NVIDIA has contributed the NVIDIA GB200 NVL72 designs to the Open Compute Project, enhancing the utility of design standards for modern data centers. This contribution aims to meet the high compute density demands of AI applications while reducing costs and implementation time for new data centers.

What You'll Learn

1

How to leverage NVIDIA GB200 NVL72 designs for high compute density data centers

2

Why NVLink and NVSwitch are critical for GPU communication in AI applications

3

How to implement liquid cooling solutions in high-performance computing environments

Key Questions Answered

What are the benefits of the NVIDIA GB200 NVL72 designs for data centers?

The NVIDIA GB200 NVL72 designs enhance compute density, allowing data centers to support up to 72 NVIDIA Blackwell GPUs with a communication speed of 1.8 TB/s per GPU. This significantly improves training and inference capabilities for large AI models, reducing costs and implementation time.

How does the new reference architecture with Vertiv improve data center deployment?

The new joint reference architecture with Vertiv reduces implementation time for deploying NVIDIA Blackwell clusters by up to 50%. It eliminates the need for data centers to develop their own designs from scratch, leveraging Vertiv's expertise in efficient power and cooling solutions.

What modifications were made to the rack for the GB200 NVL72?

NVIDIA implemented several modifications to the rack, including adding over 100 lbs of steel reinforcements for stability, adapting designs to support 19” EIA gear, and incorporating blind mate slide rails for easier maintenance.
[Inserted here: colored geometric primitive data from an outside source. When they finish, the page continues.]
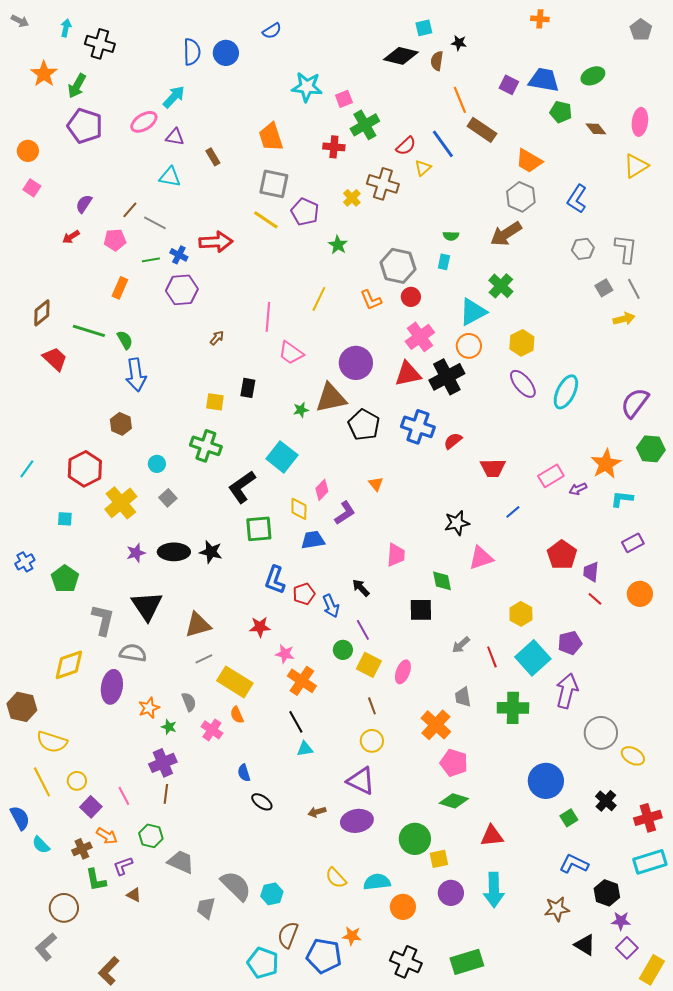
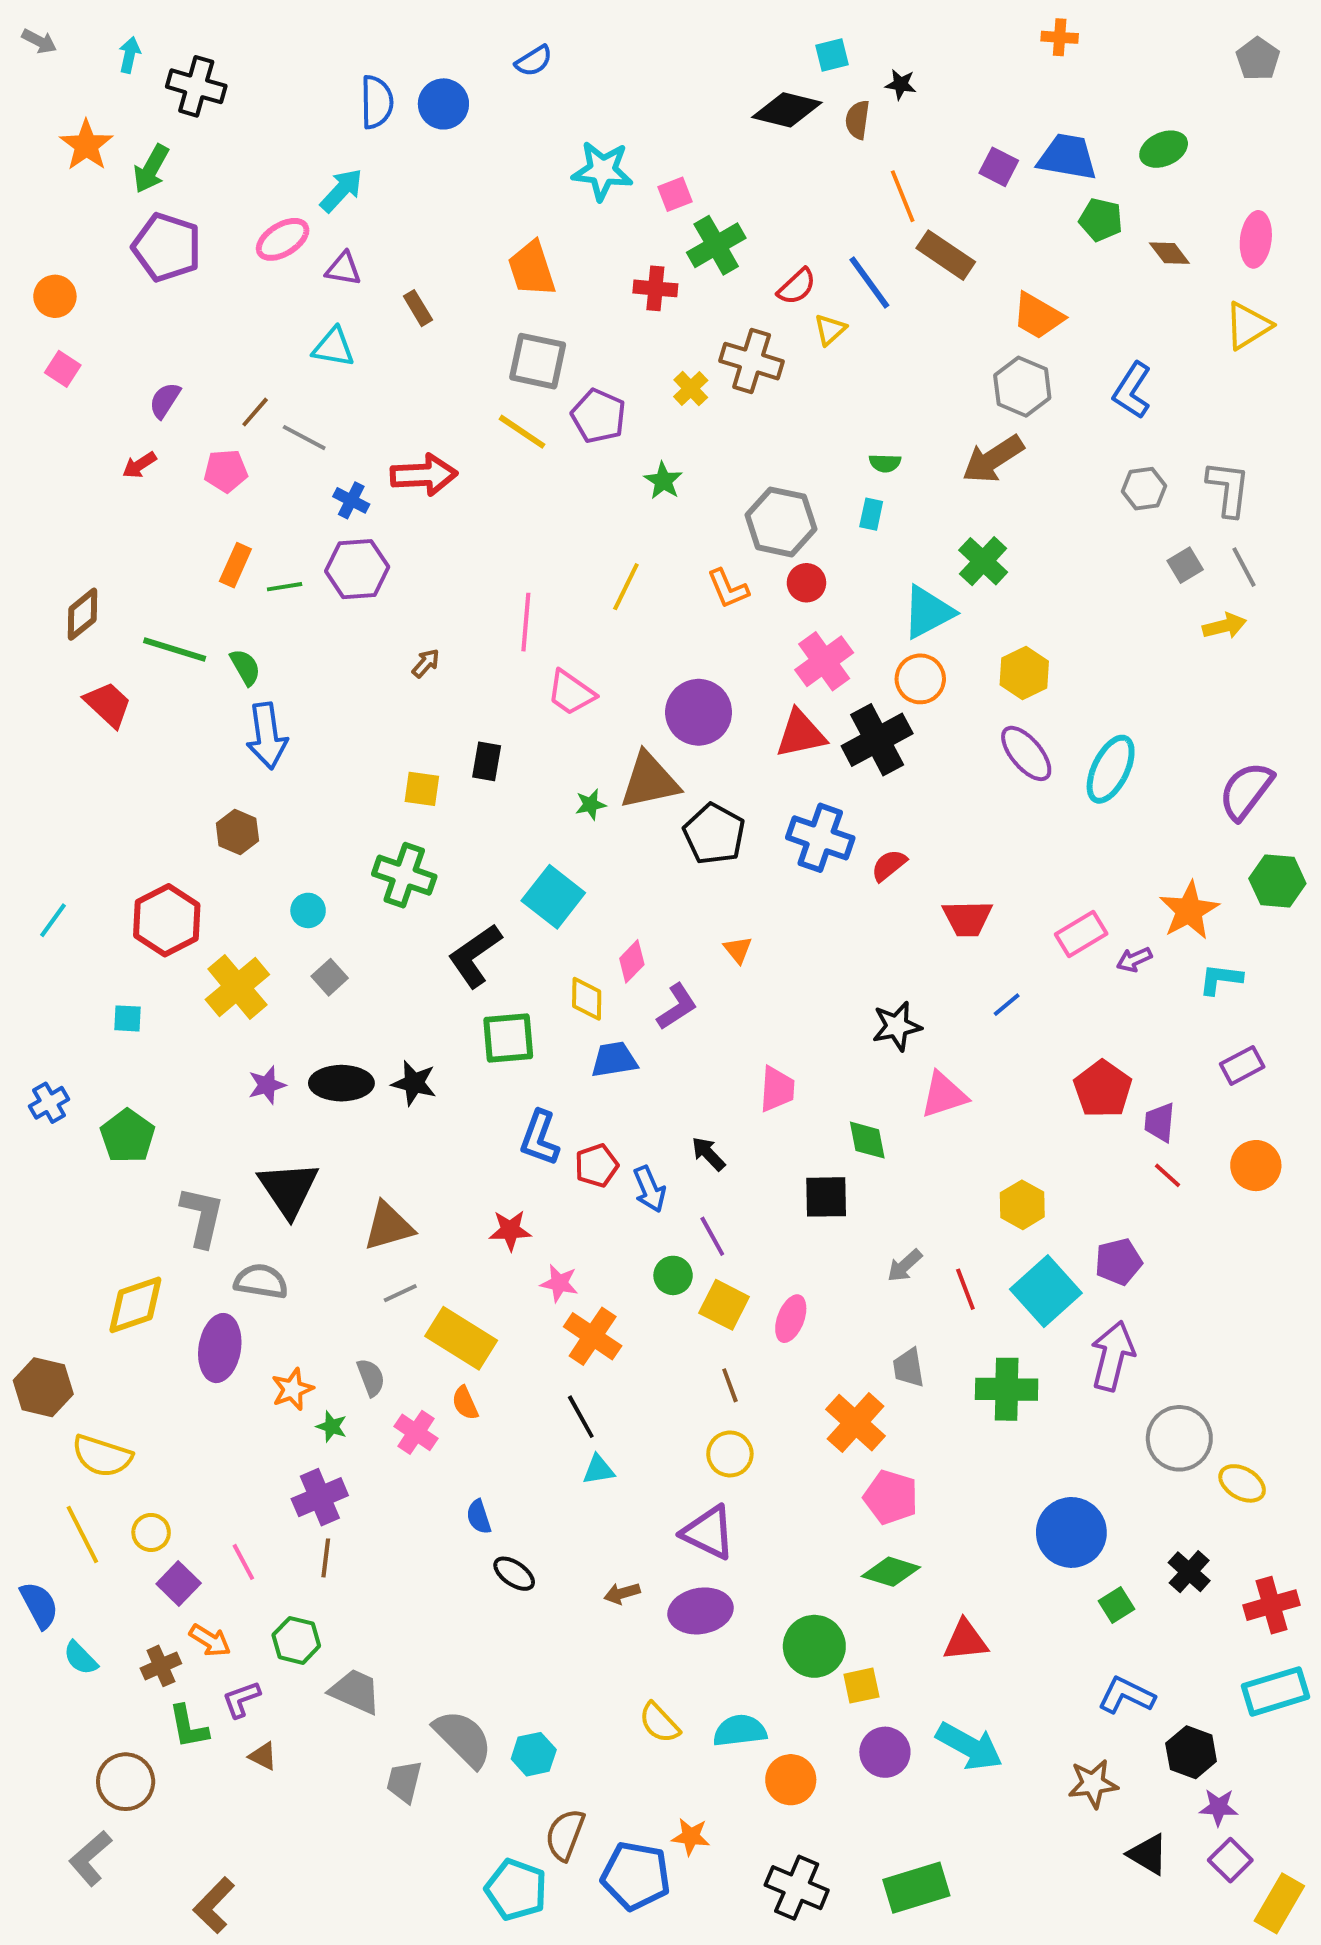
green line: (151, 260) -> (285, 587), moved
cyan arrow: (494, 890) -> (969, 1746), turned -60

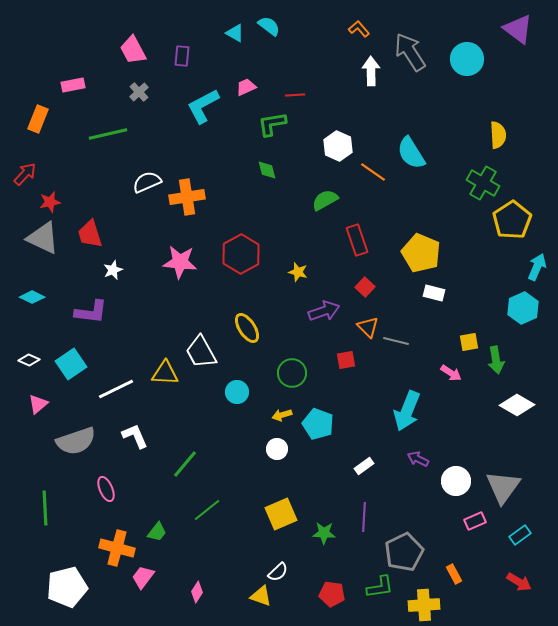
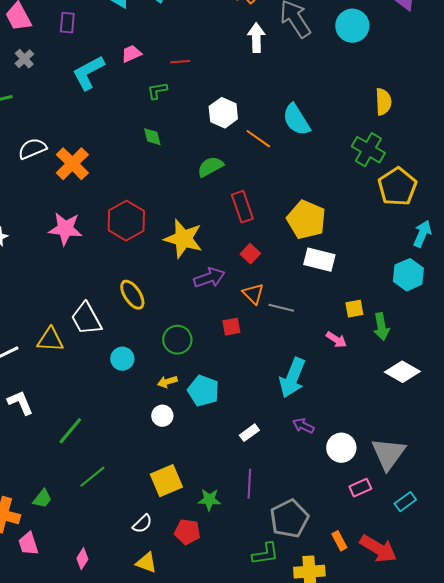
green L-shape: (272, 124) -> (157, 91), size x0.7
orange cross: (187, 197) -> (72, 164), turned -36
yellow star: (298, 272) -> (183, 239), size x2.0
white rectangle: (434, 293) -> (319, 260), size x1.4
white semicircle: (278, 572) -> (142, 524), moved
pink trapezoid: (143, 577) -> (28, 544), turned -55
red arrow: (519, 582) -> (378, 549), moved, size x1.5
red pentagon: (332, 594) -> (187, 532), moved

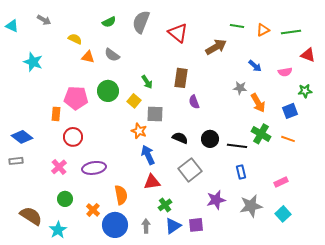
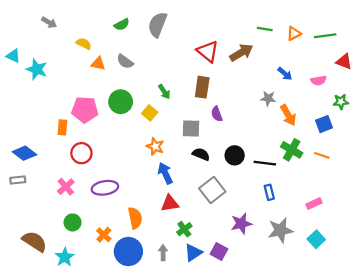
cyan triangle: (12, 26) -> (13, 56), moved
red triangle: (178, 33) -> (208, 51), moved
gray square: (155, 114) -> (191, 129), moved
purple square: (196, 225) -> (219, 252), turned 35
These changes optimize space utilization and enhance structural integrity.

What is the significance of NVLink and NVSwitch in GPU communication?

NVLink and NVSwitch are designed to enhance GPU-to-GPU communication, reducing idle time and increasing throughput. The GB200 NVL72 design allows for a communication speed of 1.8 TB/s per GPU, which is crucial for efficiently training large AI models across GPU clusters.

Key Statistics & Figures

GPU communication speed

1.8 TB/s

This speed is achieved per GPU in the NVLink domain of the GB200 NVL72 design.

Maximum number of GPUs in NVLink domain

72

The GB200 NVL72 design allows for up to 72 NVIDIA Blackwell GPUs to be interconnected.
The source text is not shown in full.